Dans son discours du 16 novembre 2009, François Fillon a réaffirmé que "le niveau départemental [...] doit contribuer à l'équilibre des territoires, [...] fédérer les actions concourant à la cohésion sociale [et] garantir la sécurité sanitaire et économique". Le Premier ministre aurait pu ajouter que la réorganisation au niveau départemental rompt, pour la première fois, avec l'approche cartésienne et uniforme de l'Etat en France. Dans le secteur social, la nouvelle organisation sera en effet différente selon les départements. Dans les 42 départements les plus importants, l'action sociale relèvera donc de la DDCS. Celle-ci mettra en oeuvre les politiques relatives à la prévention et à la lutte contre l'exclusion, à la protection des personnes vulnérables, à la fonction sociale du logement et à l'hébergement d'urgence, à l'hébergement des demandeurs d'asile, à la lutte contre les discriminations, à la politique de la ville, à l'animation des politiques interministérielles en faveur de la jeunesse, à la protection des mineurs, au développement de la vie associative, sportive, ou socioculturelle, ainsi qu'à la promotion de l'éducation populaire. La mission des DDCS inclut également les activités d'inspection et de contrôle des établissements d'accueil et l'application de la réglementation relevant du champ de la direction. En pratique, les DDCS regrouperont ainsi les compétences des Ddass, des directions départementales de la jeunesse et des sports, du service du droit des femmes, ainsi que les compétences logement social et hébergement d'urgence des DDE. Elles coexisteront avec la DDPP, qui aura en charge les compétences des actuelles directions départementales des services vétérinaires (DDSV), et les unités départementales de la concurrence, consommation et répression des fraudes (CCRF). Dans les petits départements (moins de 400.000 habitants), il n'existera pas de DDCS, et les compétences et les agents relatifs à la cohésion sociale fusionneront avec ceux des DDPP au sein d'une direction départementale de la cohésion sociale et de la protection des populations (DDCSPP), dont le champ d'action sera ainsi élargi. 

 

Monopoly immobilier

Cette restructuration de l'administration sociale de l'Etat dans les départements vient de franchir une étape importante avec la publication, au Journal officiel du 15 novembre, d'une dizaine d'avis de vacance de postes de directeurs départementaux interministériels (principalement des DDCS et DDCSPP) et d'autant pour des directeurs adjoints.

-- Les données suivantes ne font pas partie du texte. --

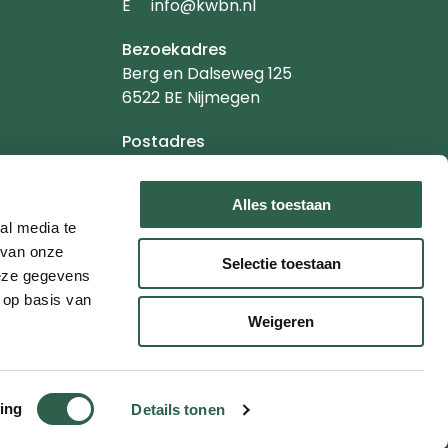
Emailadres
E
info@kwbn.nl
Bezoekadres
Berg en Dalseweg 125
6522 BE Nijmegen
Postadres
Postbus 1020
6501 BA Nijmegen
Alles toestaan
al media te
 van onze
Selectie toestaan
deze gegevens
 op basis van
Weigeren
Reglement
Tuchtreglement
ing
Details tonen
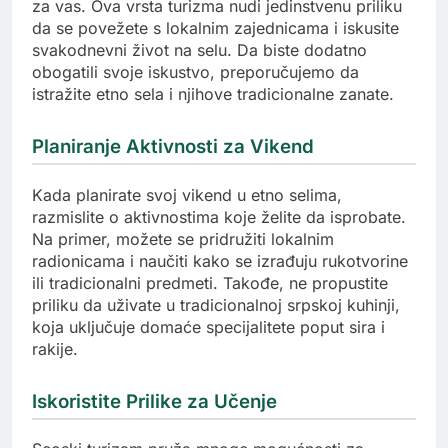
za vas. Ova vrsta turizma nudi jedinstvenu priliku
da se povežete s lokalnim zajednicama i iskusite
svakodnevni život na selu. Da biste dodatno
obogatili svoje iskustvo, preporučujemo da
istražite etno sela i njihove tradicionalne zanate.
Planiranje Aktivnosti za Vikend
Kada planirate svoj vikend u etno selima,
razmislite o aktivnostima koje želite da isprobate.
Na primer, možete se pridružiti lokalnim
radionicama i naučiti kako se izrađuju rukotvorine
ili tradicionalni predmeti. Takođe, ne propustite
priliku da uživate u tradicionalnoj srpskoj kuhinji,
koja uključuje domaće specijalitete poput sira i
rakije.
Iskoristite Prilike za Učenje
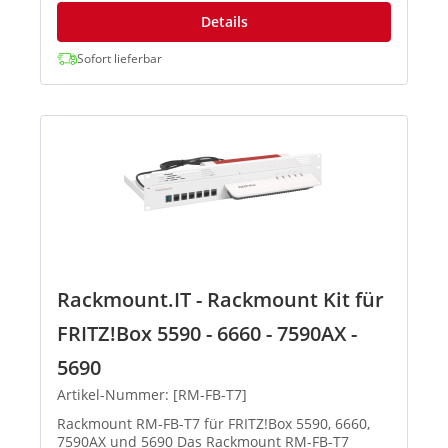
Details
Sofort lieferbar
Rackmount.IT - Rackmount Kit für
FRITZ!Box 5590 - 6660 - 7590AX -
5690
Artikel-Nummer: [RM-FB-T7]
Rackmount RM-FB-T7 für FRITZ!Box 5590, 6660,
7590AX und 5690 Das Rackmount RM-FB-T7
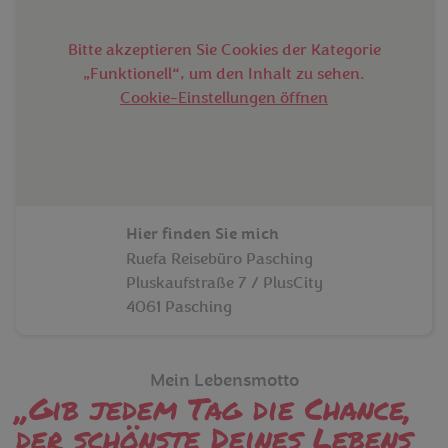
Bitte akzeptieren Sie Cookies der Kategorie
„Funktionell“, um den Inhalt zu sehen.
Cookie-Einstellungen öffnen
Hier finden Sie mich
Ruefa Reisebüro Pasching
Pluskaufstraße 7 / PlusCity
4061 Pasching
Mein Lebensmotto
Gib jedem Tag die Chance,
der schönste Deines Lebens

Conséquence de ce vaste rédéploiement : l'administration centrale va se "concentrer sur sa fonction d'orientation stratégique", laissant les préfets de département en première ligne, entourés d'un état major resserré constitué du corps préfectoral et des directeurs départementaux interministériels placés sous leur autorité. Les sous-préfectures deviendront progressivement "une administration de mission tournée vers le développement local". "Il n'y aura pas de remise en cause du maillage territorial dense constitué par les 240 sous-préfectures d'arrondissement", a garanti le ministre de l'Intérieur, Brice Hortefeux, devant les maires, jeudi 19 novembre. Les sous-préfets sont présentés par  le gouvernement comme des "monteurs de projets" auprès des élus. Crédits européens, Ademe, FNADT, etc. : dégagés des tâches de gestion, ils pourront apporter l'ingénierie nécessaire aux collectivités qui en auront besoin, notamment en zone rurale. Brice Hortefeux s'est également engagé à ce que les missions d'assistance technique de l'Etat pour des raisons de solidarité et d'aménagement du territoire (Atesat) soient maintenues.

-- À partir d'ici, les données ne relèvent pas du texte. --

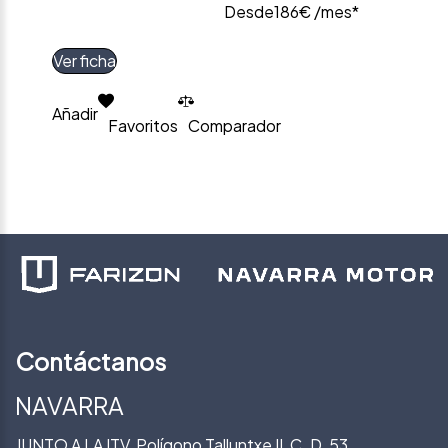
Desde
186€ /mes*
Ver ficha
Añadir
Favoritos
Comparador
Contáctanos
NAVARRA
JUNTO A LA ITV, Polígono Talluntxe II, C. D, 53.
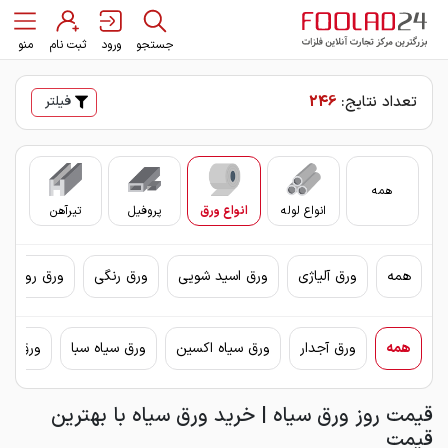
جستجو
ورود
ثبت نام
منو
تعداد نتایج:
246
فیلتر
همه
انواع لوله
انواع ورق
پروفیل
تیرآهن
سای
همه
ورق آلیاژی
ورق اسید شویی
ورق رنگی
ورق روغنی 
همه
ورق آجدار
ورق سیاه اکسین
ورق سیاه سبا
ورق سیا
قیمت روز ورق سیاه | خرید ورق سیاه با بهترین
قیمت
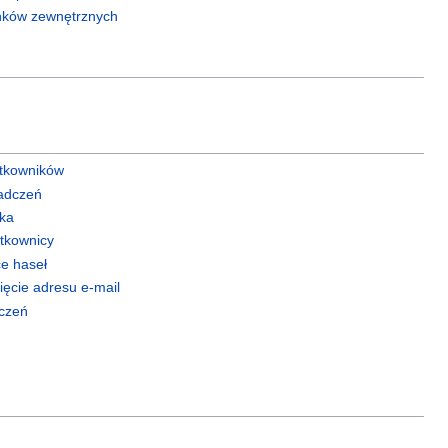
nków zewnętrznych
ytkowników
adczeń
ka
tkownicy
e haseł
ięcie adresu e‐mail
czeń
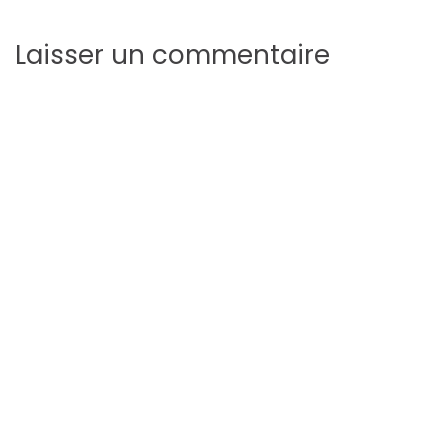
Laisser un commentaire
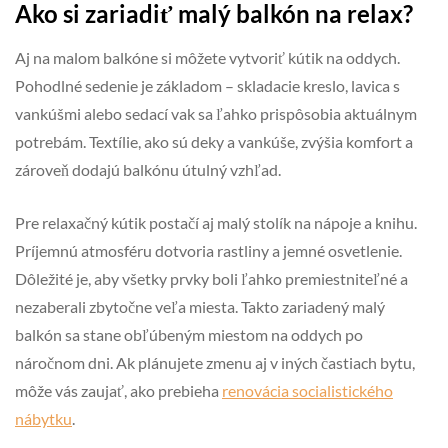
Ako si zariadiť malý balkón na relax?
Aj na malom balkóne si môžete vytvoriť kútik na oddych.
Pohodlné sedenie je základom – skladacie kreslo, lavica s
vankúšmi alebo sedací vak sa ľahko prispôsobia aktuálnym
potrebám. Textílie, ako sú deky a vankúše, zvýšia komfort a
zároveň dodajú balkónu útulný vzhľad.
Pre relaxačný kútik postačí aj malý stolík na nápoje a knihu.
Príjemnú atmosféru dotvoria rastliny a jemné osvetlenie.
Dôležité je, aby všetky prvky boli ľahko premiestniteľné a
nezaberali zbytočne veľa miesta. Takto zariadený malý
balkón sa stane obľúbeným miestom na oddych po
náročnom dni. Ak plánujete zmenu aj v iných častiach bytu,
môže vás zaujať, ako prebieha
renovácia socialistického
nábytku
.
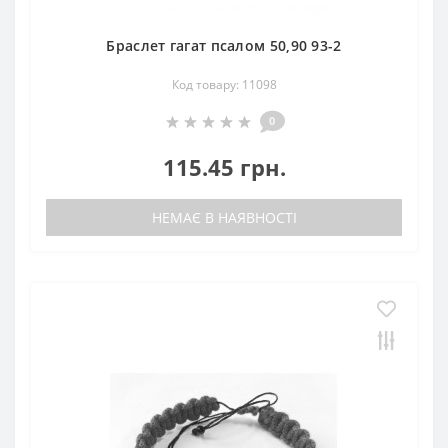
Браслет гагат псалом 50,90 93-2
Код товару: 11098
0
115.45 грн.
НЕМАЄ В НАЯВНОСТІ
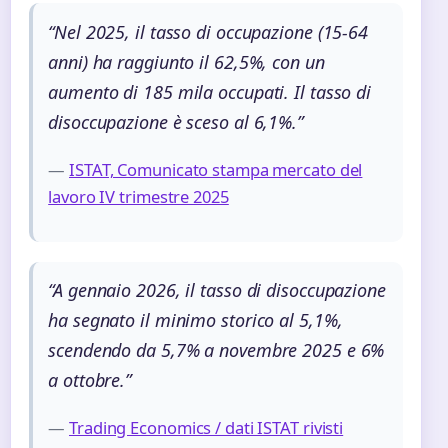
“Nel 2025, il tasso di occupazione (15-64
anni) ha raggiunto il 62,5%, con un
aumento di 185 mila occupati. Il tasso di
disoccupazione è sceso al 6,1%.”
—
ISTAT, Comunicato stampa mercato del
lavoro IV trimestre 2025
“A gennaio 2026, il tasso di disoccupazione
ha segnato il minimo storico al 5,1%,
scendendo da 5,7% a novembre 2025 e 6%
a ottobre.”
—
Trading Economics / dati ISTAT rivisti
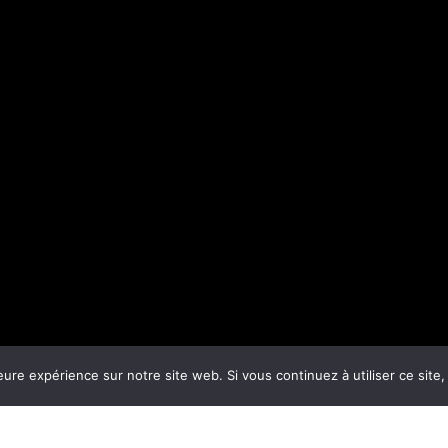
eure expérience sur notre site web. Si vous continuez à utiliser ce sit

Le gouvernement ne cache pas que l'objectif de la réforme est aussi la diminution des effectifs, estimés à 250.000 fonctionnaires, par le non-remplacement d'un fonctionnaire sur deux partants à la retraite. "Cette réforme offre un moyen constructif de respecter cette norme indispensable pour le rétablissement de nos finances publiques", a affirmé le Premier ministre, le 16 novembre. Place à présent au grand Monopoly immobilier que va entraîner la réforme avec le regroupement de toutes ces administrations aujourd'hui éparpillées. Le gouvernement en espère des "gains énormes" grâce à la vente de bâtiments ou la résiliation de locations.
 

N.E. et M.T.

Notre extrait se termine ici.